**Problem statement:** Using the data that follows, report how many lines include "contidos"; output no other text.

[Stored records]
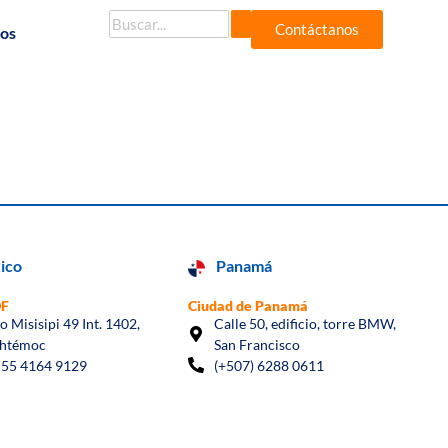
Contáctanos
dos
ico
Panamá
DF
Ciudad de Panamá
io Misisipi 49 Int. 1402,
Calle 50, edificio, torre BMW,
htémoc
San Francisco
 55 4164 9129
(+507) 6288 0611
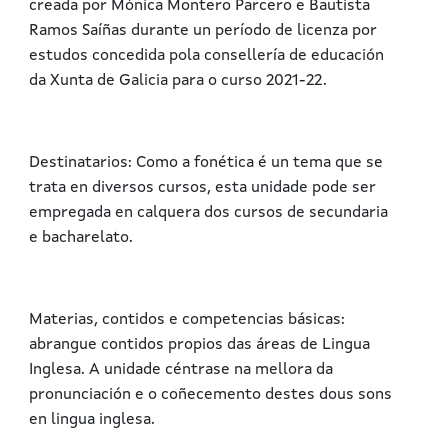
creada por Mónica Montero Parcero e Bautista
Ramos Saíñas durante un período de licenza por
estudos concedida pola consellería de educación
da Xunta de Galicia para o curso 2021-22.
Destinatarios: Como a fonética é un tema que se
trata en diversos cursos, esta unidade pode ser
empregada en calquera dos cursos de secundaria
e bacharelato.
Materias, contidos e competencias básicas:
abrangue contidos propios das áreas de Lingua
Inglesa. A unidade céntrase na mellora da
pronunciación e o coñecemento destes dous sons
en lingua inglesa.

**Task response:** 2